Two trillion is a big number. It has 12 zeros. You cannot count to two trillion going one digit at a time. Think about it: Counting two trillion seconds one at a time will consume 63,419.58396752917 years. Computers are faster. Our best supercomputer can do 2,000,000 trillion calculations per second. The human brain does 39 thousand-trillion operations per second. This is not bad but it will not win the Intellectual Olympics of the Cosmos.

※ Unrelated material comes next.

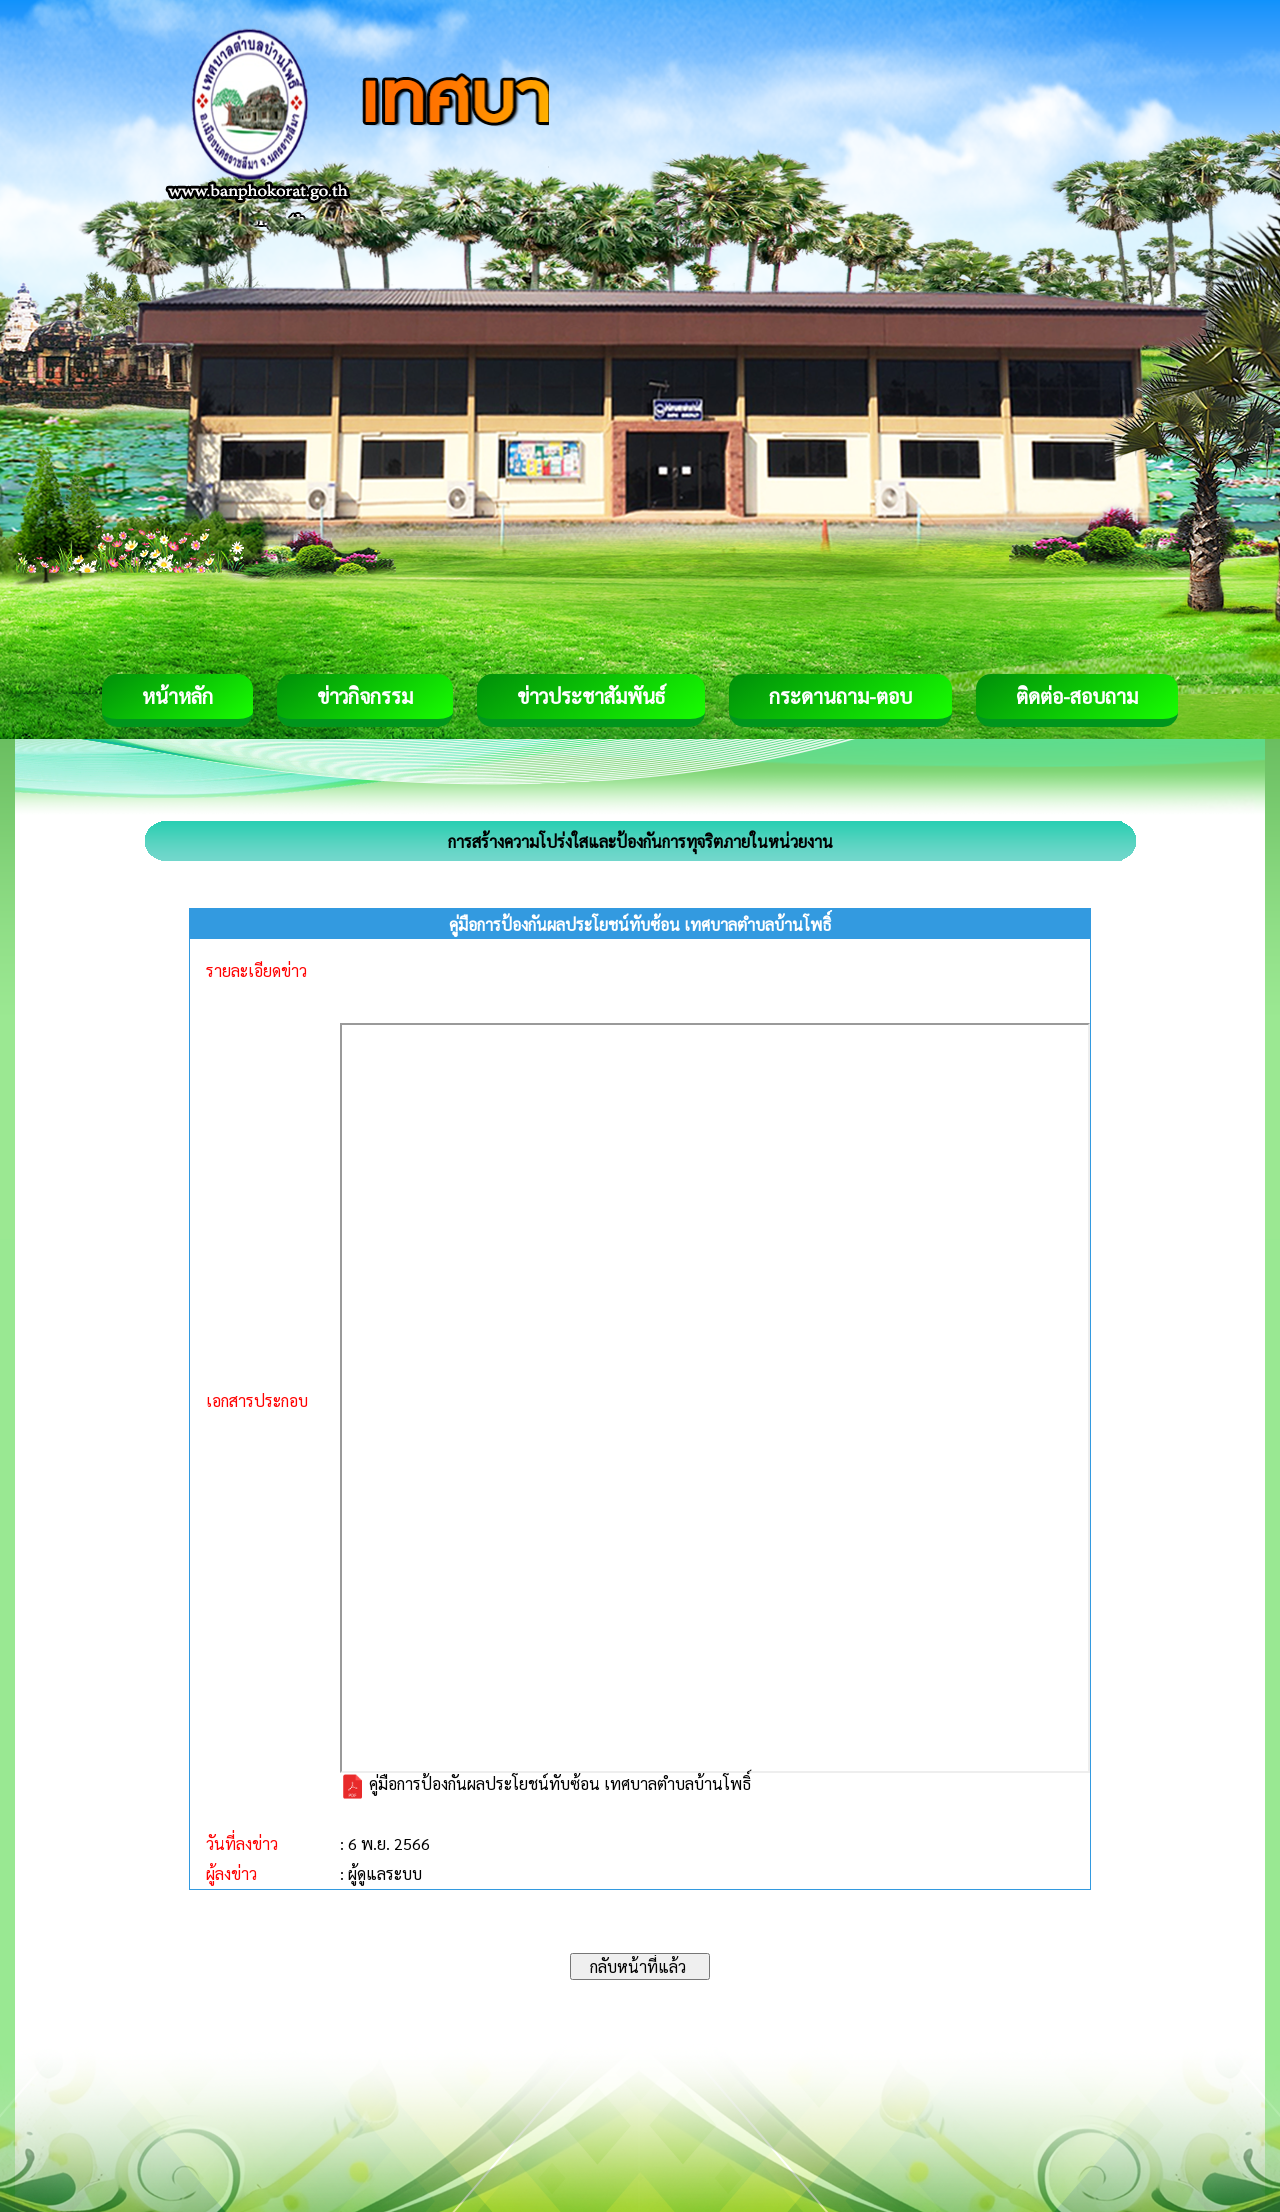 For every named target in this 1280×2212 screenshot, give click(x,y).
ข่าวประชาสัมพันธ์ (591, 696)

So $2 trillion is a lot of money, right? This was the estimated amount of money the U.S.A. would lose to Cyber crime in 2018. Hear that, $2 trillion. When you correct for dishonesty, the 2018 number was far greater. This is a lot of lost jobs, lost productivity, and poor competitiveness. How much have we spent on the “War on Terror” over the last 17 years? Would you believe it is about $5.5 trillion? This is for 17 years of global effort. Now do the math, $2 trillion + in a single year lost to Cyber Crime, and counting. America, we have a problem. The criminals are still out front, not as far as they once were, but still out front.


Now think about this: Anywhere from 30% to 70% of all cyber-attacks come from company insiders. Imagine that, a company’s own employee working against it. Why not? An insider attack is simply an extension of internal conflict, a perennial problem of workplace relationships. Rather than hitting a colleague over the head with a chair, someone brings in a thumb drive, steals a password from an unsuspecting friend, downloads a folder of very valuable I.P. and sells it to a temporary contractor, malicious competitor, or external agent. Conflict has created an Insider Threat.


We need to take Insider Threats more seriously than we do. They are defeating us. Insider Threat is the Cyber-Elephant in the room.


Think about it.


Una vita e non basta.


Ray Newkirk


Who says we don't have everything under control?